Work required
Scan the material for the word "commaListSeparator" and copy each line where it occurs.

=== Begin Enclosure ===

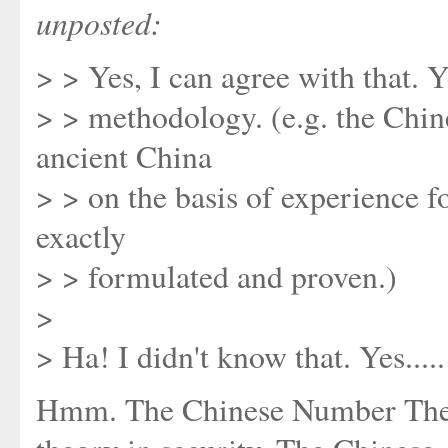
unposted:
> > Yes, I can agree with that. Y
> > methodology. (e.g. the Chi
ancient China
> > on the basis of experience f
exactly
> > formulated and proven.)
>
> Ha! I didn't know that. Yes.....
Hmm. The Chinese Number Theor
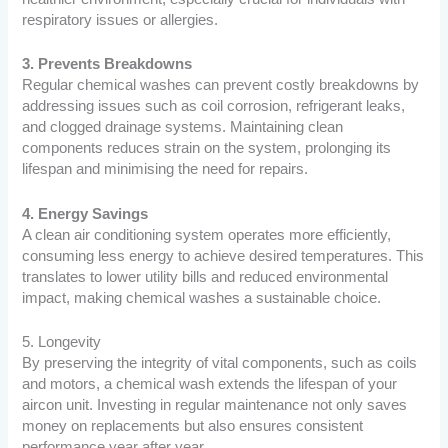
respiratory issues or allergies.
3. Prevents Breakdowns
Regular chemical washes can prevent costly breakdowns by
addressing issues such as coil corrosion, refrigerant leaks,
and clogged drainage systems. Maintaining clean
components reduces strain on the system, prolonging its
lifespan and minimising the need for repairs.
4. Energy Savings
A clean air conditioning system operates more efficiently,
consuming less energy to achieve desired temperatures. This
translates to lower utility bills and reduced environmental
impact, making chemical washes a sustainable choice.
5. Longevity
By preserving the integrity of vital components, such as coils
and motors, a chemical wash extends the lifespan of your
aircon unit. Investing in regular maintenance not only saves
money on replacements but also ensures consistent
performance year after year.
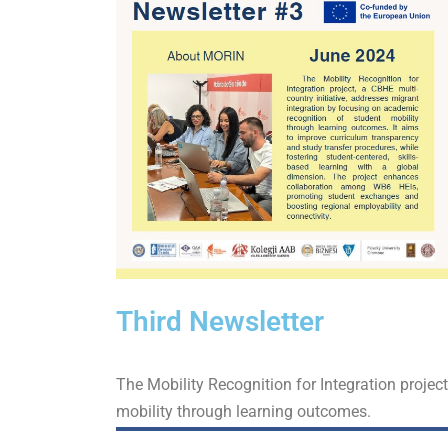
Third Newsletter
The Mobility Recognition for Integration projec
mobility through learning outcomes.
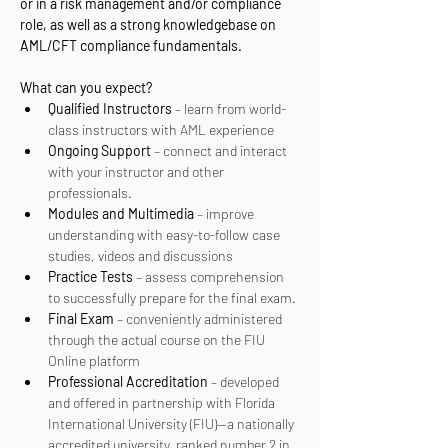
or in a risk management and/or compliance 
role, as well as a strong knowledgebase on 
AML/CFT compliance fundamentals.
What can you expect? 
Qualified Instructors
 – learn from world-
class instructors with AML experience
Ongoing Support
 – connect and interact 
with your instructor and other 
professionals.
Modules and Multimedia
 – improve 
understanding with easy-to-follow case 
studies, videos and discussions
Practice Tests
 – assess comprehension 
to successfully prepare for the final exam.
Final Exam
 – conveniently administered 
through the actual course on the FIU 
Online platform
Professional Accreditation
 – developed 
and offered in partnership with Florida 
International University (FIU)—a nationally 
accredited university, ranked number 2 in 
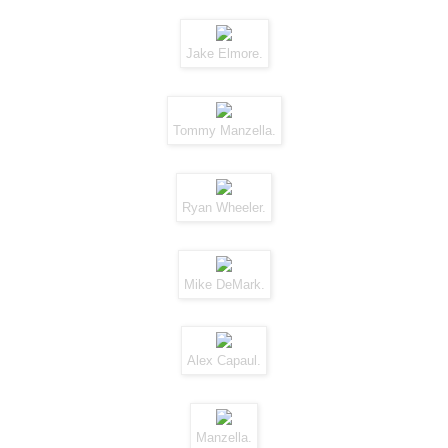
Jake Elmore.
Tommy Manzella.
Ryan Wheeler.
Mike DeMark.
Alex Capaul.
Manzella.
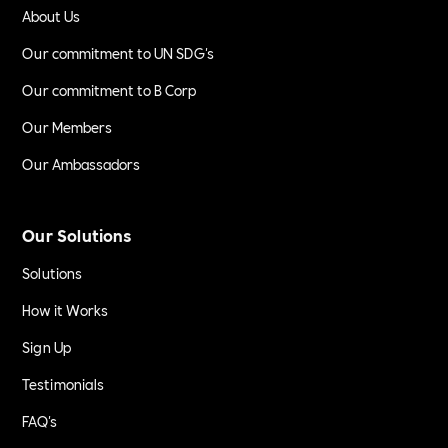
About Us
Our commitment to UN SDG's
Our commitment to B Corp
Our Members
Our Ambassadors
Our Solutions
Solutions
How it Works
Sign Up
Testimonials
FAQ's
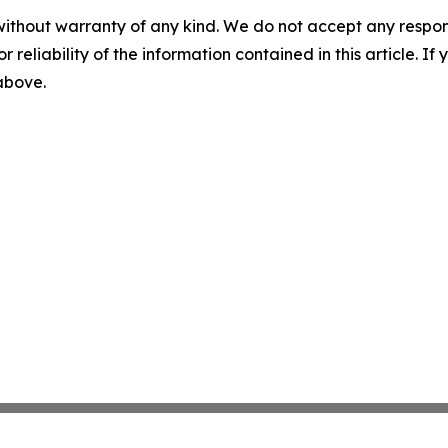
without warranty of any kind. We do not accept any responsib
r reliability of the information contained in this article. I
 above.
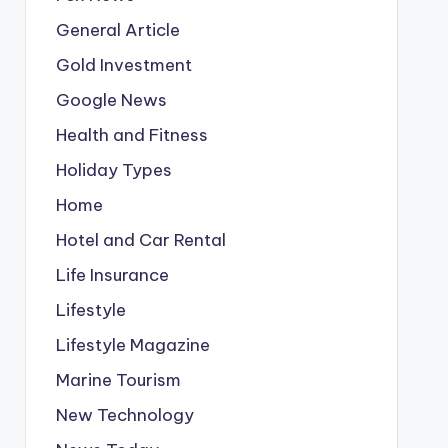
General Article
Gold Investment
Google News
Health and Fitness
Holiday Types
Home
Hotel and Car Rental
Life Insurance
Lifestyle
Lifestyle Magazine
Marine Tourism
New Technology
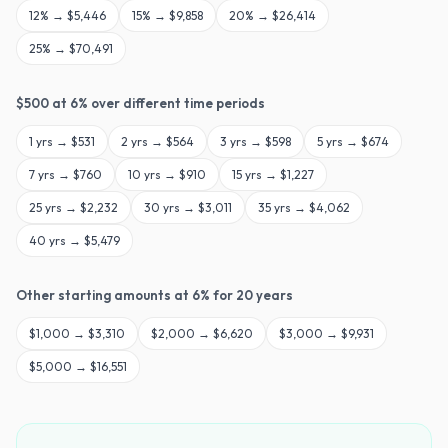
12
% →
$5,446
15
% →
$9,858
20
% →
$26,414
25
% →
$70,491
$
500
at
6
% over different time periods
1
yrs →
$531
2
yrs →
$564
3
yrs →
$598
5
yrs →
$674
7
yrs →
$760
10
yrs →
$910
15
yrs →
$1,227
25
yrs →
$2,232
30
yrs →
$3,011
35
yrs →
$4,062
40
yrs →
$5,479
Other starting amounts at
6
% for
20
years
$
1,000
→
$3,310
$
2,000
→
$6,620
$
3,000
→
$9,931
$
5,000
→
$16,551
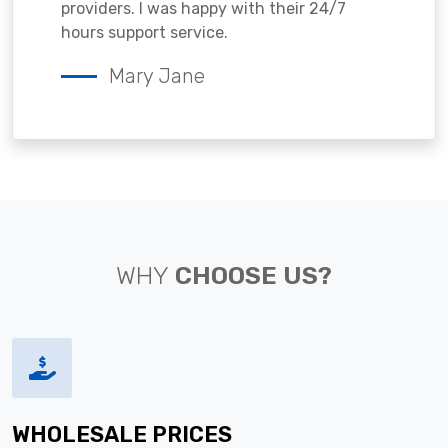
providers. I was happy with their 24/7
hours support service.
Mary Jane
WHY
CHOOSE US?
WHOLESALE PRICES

=== End Enclosure ===
=== Begin Enclosure ===

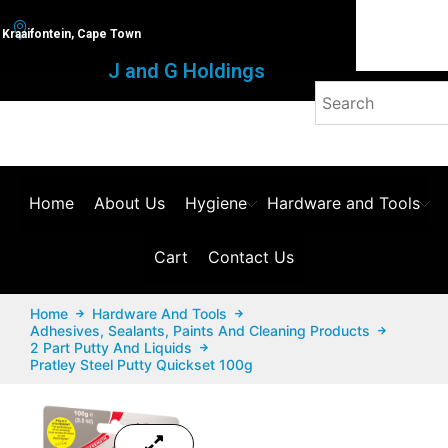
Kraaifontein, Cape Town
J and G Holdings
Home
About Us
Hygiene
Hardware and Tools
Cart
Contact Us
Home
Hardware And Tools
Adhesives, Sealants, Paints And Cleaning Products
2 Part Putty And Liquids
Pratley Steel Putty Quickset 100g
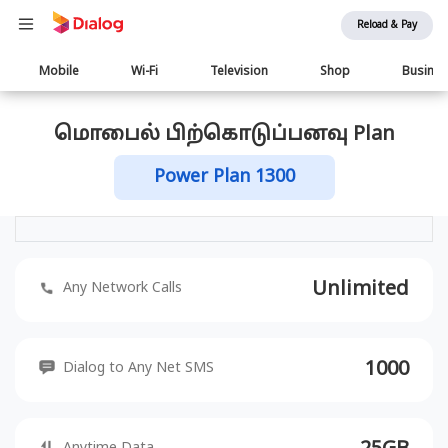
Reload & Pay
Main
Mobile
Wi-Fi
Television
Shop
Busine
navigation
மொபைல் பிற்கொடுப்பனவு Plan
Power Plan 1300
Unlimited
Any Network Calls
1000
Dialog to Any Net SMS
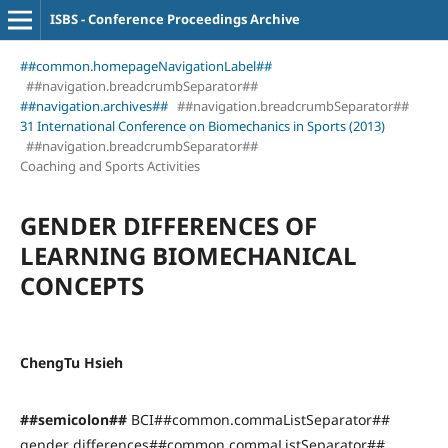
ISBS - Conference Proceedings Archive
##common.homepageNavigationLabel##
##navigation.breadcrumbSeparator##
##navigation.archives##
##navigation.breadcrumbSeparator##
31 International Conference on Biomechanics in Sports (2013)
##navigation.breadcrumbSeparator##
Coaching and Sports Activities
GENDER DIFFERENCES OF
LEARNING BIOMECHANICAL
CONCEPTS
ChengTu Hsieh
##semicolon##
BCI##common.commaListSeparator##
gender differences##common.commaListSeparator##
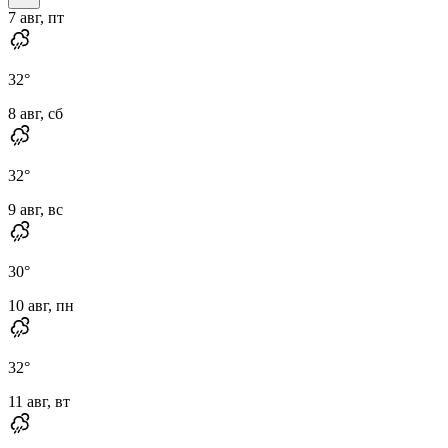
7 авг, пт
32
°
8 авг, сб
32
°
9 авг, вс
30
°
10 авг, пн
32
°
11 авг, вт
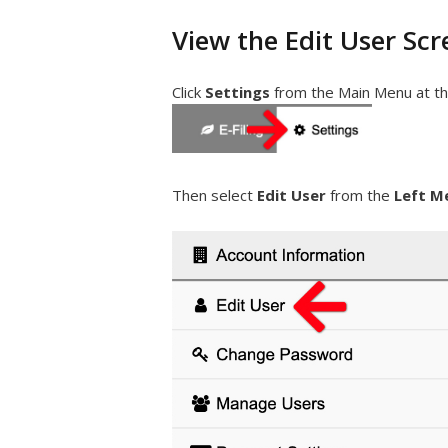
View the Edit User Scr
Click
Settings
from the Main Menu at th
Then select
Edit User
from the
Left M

=== End Enclosure ===

Output
BCI##common.commaListSeparator##
gender differences##common.commaListSeparator##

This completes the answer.